Or Incompetence: Binding for the same value.

Is it plausible to RP Binding as wheedling and persuading a spirit into a bond?

Hahahah. I'm amazed I didn't think of that.

On the "mutual contract with a spirit" angle, yeah, that sounds like a fair way to handle it. In that model the spirit may ask something of you in return, which can be RPed, form the basis of a future session, or just be waved away as part of the binding material costs. It certainly works for me.
hyzmarca
QUOTE (Riley37)
Glad you opened this can of annelidae!
Again... mambos and houngans deal with Lwa. Shamans deal with spirits. Is there any overlap between these categories? Are there Lwa that are also spirits of man? Or are they totally different things?

In previous editions, Lwa was a category of spirit summoned by Voodoo practitioners. Each tradition had its own totally unique set of spirits each with their own unique rules. The current unified ruleset sacrifices a great deal of flavor which the players and GMs must manually inject.

For this reason, it is rather important for a player and a GM to work out the spirits that the PC will be summoning, their names, their appearances, their general personalities, and whatnot. A vodou practitioner won't be calling up the big Lwa for every little thing, for example, but will tend to call on her personal Lwa for personal things. So, this leaves us with a handful of Lwa that the Vodouisant will be summoning regularly, which can have their own fleshed-out personalities.
Shamans will be summoning a wide variety of nature spirits depending on domain. Hermetics will be summoning Elementals.
Simon May
I see no reason why game mechanics actually destroy the flavor. The fact remains that what these shamans experience and what they think they experience can be two wildly different things.

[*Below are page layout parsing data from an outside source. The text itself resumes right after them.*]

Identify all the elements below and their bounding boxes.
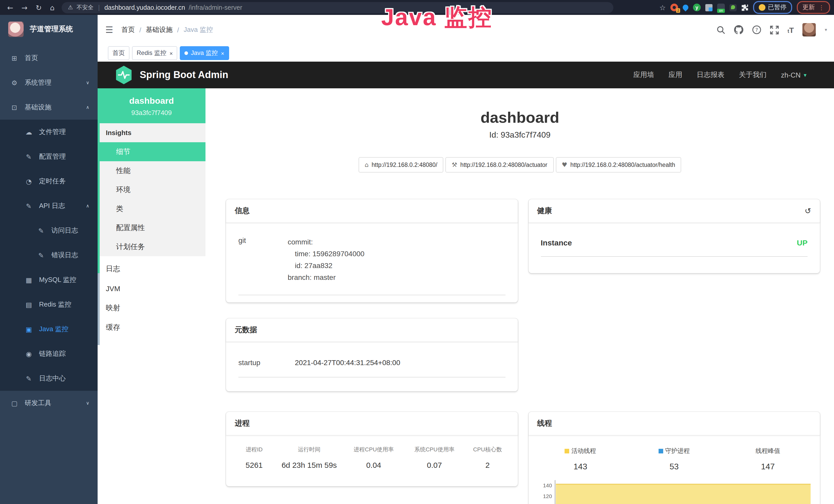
- sba-brand[interactable]: Spring Boot Admin: [115, 65, 228, 85]
- update-button[interactable]: 更新 ⋮: [797, 1, 830, 14]
- locale-selector[interactable]: zh-CN ▾: [781, 71, 807, 79]
- sidebar-item-error-log[interactable]: ✎ 错误日志: [0, 243, 97, 268]
- health-card: 健康 ↺ Instance UP: [528, 199, 820, 273]
- threads-chart: 140 120 100: [533, 480, 815, 504]
- sidebar-item-devtools[interactable]: ▢ 研发工具 ∨: [0, 391, 97, 415]
- help-icon[interactable]: ?: [752, 25, 761, 35]
- insecure-warning-icon[interactable]: ⚠: [68, 4, 73, 11]
- service-url-button[interactable]: ⌂ http://192.168.0.2:48080/: [358, 157, 444, 173]
- extension-icon[interactable]: 1: [671, 4, 678, 11]
- sidebar-item-api-log[interactable]: ✎ API 日志 ∧: [0, 193, 97, 218]
- sidebar-item-cron[interactable]: ◔ 定时任务: [0, 169, 97, 193]
- forward-icon[interactable]: →: [21, 3, 27, 12]
- sba-nav-applications[interactable]: 应用: [668, 70, 682, 79]
- avatar[interactable]: [803, 23, 816, 37]
- screen: ← → ↻ ⌂ ⚠ 不安全 | dashboard.yudao.iocoder.…: [0, 0, 834, 504]
- health-instance-label: Instance: [541, 238, 572, 247]
- sba-brand-name: Spring Boot Admin: [140, 69, 228, 81]
- pin-extension-icon[interactable]: [681, 3, 689, 11]
- browser-menu-icon[interactable]: ⋮: [818, 4, 825, 11]
- y-extension-icon[interactable]: y: [693, 4, 701, 11]
- health-instance-row[interactable]: Instance UP: [541, 238, 808, 257]
- sidebar-item-system[interactable]: ⚙ 系统管理 ∨: [0, 70, 97, 95]
- sidebar-item-config[interactable]: ✎ 配置管理: [0, 144, 97, 169]
- sidebar-item-label: API 日志: [39, 201, 65, 210]
- tab-label: 首页: [112, 49, 125, 58]
- sidebar-item-mysql[interactable]: ▦ MySQL 监控: [0, 268, 97, 292]
- fullscreen-icon[interactable]: [770, 25, 779, 34]
- sidebar-item-label: 访问日志: [51, 226, 78, 235]
- sidebar-item-redis[interactable]: ▤ Redis 监控: [0, 292, 97, 317]
- legend-swatch-blue: [659, 449, 663, 453]
- health-url-button[interactable]: ♥ http://192.168.0.2:48080/actuator/heal…: [555, 157, 681, 173]
- sidebar-item-infra[interactable]: ⊡ 基础设施 ∧: [0, 95, 97, 120]
- back-icon[interactable]: ←: [7, 3, 13, 12]
- sba-logo-icon: [115, 65, 133, 85]
- y-tick: 140: [533, 480, 552, 491]
- switch-extension-icon[interactable]: on: [717, 4, 725, 11]
- edit-icon: ✎: [25, 153, 33, 160]
- tab-home[interactable]: 首页: [108, 46, 129, 60]
- process-col-header: 进程ID: [233, 446, 275, 453]
- sidebar-item-java-monitor[interactable]: ▣ Java 监控: [0, 317, 97, 342]
- paused-pill[interactable]: 已暂停: [753, 1, 792, 14]
- sidebar-item-log-center[interactable]: ✎ 日志中心: [0, 366, 97, 391]
- access-log-icon: ✎: [37, 227, 45, 234]
- sidebar-item-access-log[interactable]: ✎ 访问日志: [0, 218, 97, 243]
- font-size-icon[interactable]: tT: [788, 25, 794, 34]
- close-icon[interactable]: ×: [221, 50, 224, 56]
- sba-nav-about[interactable]: 关于我们: [739, 70, 766, 79]
- sidenav-scrollbar-track: [97, 273, 100, 345]
- sba-nav-journal[interactable]: 日志报表: [697, 70, 724, 79]
- url-path: /infra/admin-server: [189, 4, 242, 11]
- leaf-extension-icon[interactable]: [729, 4, 737, 11]
- puzzle-extensions-icon[interactable]: [741, 4, 748, 11]
- svg-text:?: ?: [755, 27, 758, 33]
- sidenav-item-caches[interactable]: 缓存: [97, 318, 205, 337]
- update-label: 更新: [803, 3, 815, 12]
- app-logo-row[interactable]: 芋道管理系统: [0, 15, 97, 44]
- bookmark-star-icon[interactable]: ☆: [659, 3, 666, 12]
- sidebar-item-tracing[interactable]: ◉ 链路追踪: [0, 342, 97, 366]
- sidenav-item-logs[interactable]: 日志: [97, 259, 205, 279]
- breadcrumb-infra[interactable]: 基础设施: [146, 25, 173, 35]
- history-icon[interactable]: ↺: [805, 206, 811, 215]
- actuator-url-button[interactable]: ⚒ http://192.168.0.2:48080/actuator: [446, 157, 553, 173]
- hamburger-icon[interactable]: ☰: [105, 25, 113, 35]
- home-icon[interactable]: ⌂: [50, 3, 54, 12]
- legend-label: 守护进程: [665, 447, 690, 456]
- avatar-caret-icon[interactable]: ▾: [825, 27, 827, 32]
- tab-label: Redis 监控: [137, 49, 167, 58]
- tab-redis-monitor[interactable]: Redis 监控 ×: [132, 46, 177, 60]
- sidenav-item-metrics[interactable]: 性能: [97, 161, 205, 180]
- close-icon[interactable]: ×: [170, 50, 173, 56]
- search-icon[interactable]: [717, 25, 725, 34]
- sidenav-item-config-props[interactable]: 配置属性: [97, 218, 205, 237]
- address-bar[interactable]: ⚠ 不安全 | dashboard.yudao.iocoder.cn/infra…: [62, 2, 613, 13]
- sidenav-item-jvm[interactable]: JVM: [97, 279, 205, 298]
- page-title: dashboard: [205, 109, 834, 126]
- y-tick: 120: [533, 491, 552, 502]
- sidenav-item-details[interactable]: 细节: [97, 142, 205, 161]
- sidenav-scrollbar-thumb[interactable]: [97, 88, 100, 273]
- sidenav-item-mappings[interactable]: 映射: [97, 298, 205, 318]
- tab-java-monitor[interactable]: Java 监控 ×: [180, 46, 229, 60]
- sidebar-item-files[interactable]: ☁ 文件管理: [0, 120, 97, 144]
- sidenav-item-environment[interactable]: 环境: [97, 180, 205, 199]
- sidenav-item-scheduled-tasks[interactable]: 计划任务: [97, 237, 205, 256]
- main-area: ☰ 首页 / 基础设施 / Java 监控 ? tT ▾ 首页: [97, 15, 834, 504]
- breadcrumb-home[interactable]: 首页: [122, 25, 135, 35]
- github-icon[interactable]: [734, 25, 743, 35]
- chevron-down-icon: ∨: [86, 80, 89, 85]
- reload-icon[interactable]: ↻: [36, 3, 42, 12]
- instance-header[interactable]: dashboard 93a3fc7f7409: [97, 88, 205, 123]
- error-log-icon: ✎: [37, 251, 45, 259]
- sba-header: Spring Boot Admin 应用墙 应用 日志报表 关于我们 zh-CN…: [97, 62, 834, 88]
- sidebar-item-home[interactable]: ⊞ 首页: [0, 46, 97, 70]
- sidenav-item-classes[interactable]: 类: [97, 199, 205, 218]
- sba-content: dashboard Id: 93a3fc7f7409 ⌂ http://192.…: [205, 88, 834, 504]
- sba-nav-wallboard[interactable]: 应用墙: [633, 70, 654, 79]
- log-center-icon: ✎: [25, 374, 33, 382]
- grid-extension-icon[interactable]: [705, 4, 712, 11]
- sidebar-item-label: 文件管理: [39, 127, 66, 137]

Take for example the observation that the sun revolves around the earth. For all intensive purposes, this statement can't be refuted without showing scientific fact and using mathematical proofs. For years, the religious completely refuted these claims without any factual counterargument. It wasn't until enough important people said that it was right that they finally shifted, and not for another 200 years did the church finally agree to acknowledge it.

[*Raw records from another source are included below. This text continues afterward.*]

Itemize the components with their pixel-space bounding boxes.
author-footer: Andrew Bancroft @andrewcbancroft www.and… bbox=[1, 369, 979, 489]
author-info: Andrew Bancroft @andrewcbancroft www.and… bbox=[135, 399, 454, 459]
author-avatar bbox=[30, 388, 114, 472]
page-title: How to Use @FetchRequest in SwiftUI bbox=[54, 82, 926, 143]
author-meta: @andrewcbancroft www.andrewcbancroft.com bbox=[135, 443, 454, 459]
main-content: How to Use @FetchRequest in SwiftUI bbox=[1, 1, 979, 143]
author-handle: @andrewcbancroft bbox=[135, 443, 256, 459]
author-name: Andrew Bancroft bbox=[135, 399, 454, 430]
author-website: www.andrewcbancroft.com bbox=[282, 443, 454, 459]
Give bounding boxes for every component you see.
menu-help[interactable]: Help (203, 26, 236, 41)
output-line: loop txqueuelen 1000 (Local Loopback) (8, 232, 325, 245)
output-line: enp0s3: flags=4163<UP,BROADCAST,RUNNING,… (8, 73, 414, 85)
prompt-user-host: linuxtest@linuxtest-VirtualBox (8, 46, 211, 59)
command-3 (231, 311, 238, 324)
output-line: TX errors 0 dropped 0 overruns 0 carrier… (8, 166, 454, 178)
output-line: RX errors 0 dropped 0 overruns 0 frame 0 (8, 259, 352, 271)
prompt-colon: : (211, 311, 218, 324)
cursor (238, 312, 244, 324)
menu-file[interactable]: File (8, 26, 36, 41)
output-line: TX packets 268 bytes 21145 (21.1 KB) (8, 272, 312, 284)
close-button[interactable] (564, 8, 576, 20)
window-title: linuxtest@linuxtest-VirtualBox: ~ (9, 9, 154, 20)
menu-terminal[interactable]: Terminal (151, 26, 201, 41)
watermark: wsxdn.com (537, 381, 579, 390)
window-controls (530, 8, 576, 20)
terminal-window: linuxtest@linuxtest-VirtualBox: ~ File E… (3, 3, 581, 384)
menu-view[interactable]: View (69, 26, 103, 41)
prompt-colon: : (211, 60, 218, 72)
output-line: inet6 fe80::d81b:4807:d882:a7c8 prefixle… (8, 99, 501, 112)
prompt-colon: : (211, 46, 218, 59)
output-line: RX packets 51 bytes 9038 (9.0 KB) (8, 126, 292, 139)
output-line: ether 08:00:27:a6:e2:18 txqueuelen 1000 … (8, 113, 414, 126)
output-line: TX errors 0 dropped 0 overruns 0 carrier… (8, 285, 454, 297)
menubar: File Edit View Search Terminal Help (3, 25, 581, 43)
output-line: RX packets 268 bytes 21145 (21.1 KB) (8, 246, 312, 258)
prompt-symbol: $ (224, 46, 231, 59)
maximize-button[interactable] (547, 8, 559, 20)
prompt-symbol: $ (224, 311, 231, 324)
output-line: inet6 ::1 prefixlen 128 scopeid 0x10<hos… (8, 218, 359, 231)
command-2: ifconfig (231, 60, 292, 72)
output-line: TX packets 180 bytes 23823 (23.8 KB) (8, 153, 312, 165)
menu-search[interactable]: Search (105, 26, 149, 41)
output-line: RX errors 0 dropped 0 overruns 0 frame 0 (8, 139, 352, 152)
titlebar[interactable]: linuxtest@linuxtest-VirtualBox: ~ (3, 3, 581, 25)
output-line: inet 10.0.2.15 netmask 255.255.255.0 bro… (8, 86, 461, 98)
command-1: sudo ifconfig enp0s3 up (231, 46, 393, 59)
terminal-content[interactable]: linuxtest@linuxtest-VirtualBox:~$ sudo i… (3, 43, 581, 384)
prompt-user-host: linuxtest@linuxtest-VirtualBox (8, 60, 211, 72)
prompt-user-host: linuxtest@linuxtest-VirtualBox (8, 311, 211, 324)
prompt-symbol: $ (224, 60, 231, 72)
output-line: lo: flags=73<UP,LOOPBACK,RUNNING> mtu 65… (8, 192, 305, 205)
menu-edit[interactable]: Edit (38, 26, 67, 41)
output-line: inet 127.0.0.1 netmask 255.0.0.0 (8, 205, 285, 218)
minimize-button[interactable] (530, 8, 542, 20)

When it comes to a Vodou shaman, they may think the spirit is helping them because the Lwa is blessing them, when in reality, their subconscious is issuing commands. It could also be the case that they still go into the same pseudotrance state they go into in the real world and believe they are allowing the spirit in, when they're actually allowing their body to produce excess aminoacids and make the choices for them.

I know this explanation essentially goes around the issue by saying what Vodou shaman experience isn't real, but there are plenty of experiences we all take on faith that can never be proven real and rely on a set of assumptions to even make sense in our mind. I don't see why magic should be any different. If you want a viable explanation, you belong in the hermetic tradition, and what the hermetic mages think and argue is going on is based solely on their experience and the evidence gathered, none of which they can have in a Vodou tradition.
Ophis
This discussion has bought back to mind some ideas I've been playing with for mages in general. Mostly an additional set of options for describing the nature of spirits summoned. Spirits are either materialising or possessing; and one of three option (see below) that determine how much personality and how independent they are.

1) Construct - Basically the spirit is a manifestation of the summoners will, it will always follow orders and is basically a machine, it may develop personality if it is kept bound for a long time, mostly it will take on aspects of the summoner's personality. These spirits always follow orders in the spirit intended, and rarely attack the summoner if they become free usually just dissipating or rampaging around the area.

Examples - Elementals, Elohim (qabballah)

2) Embodiments - These spirits are thinking beings but are essentially manifestations of the spiritual energies of where they are summoned. Essentially like nature spirts of older editions they reflect the environment both in personality and form to some degree. Unlike constructs they can think independently and will apply some degree of interpretation to orders, this can be both good and bad for the mage. They are however mostly subservient to their summoner. Followers of Traditions that summon these types of spirits are the most likely to go toxic.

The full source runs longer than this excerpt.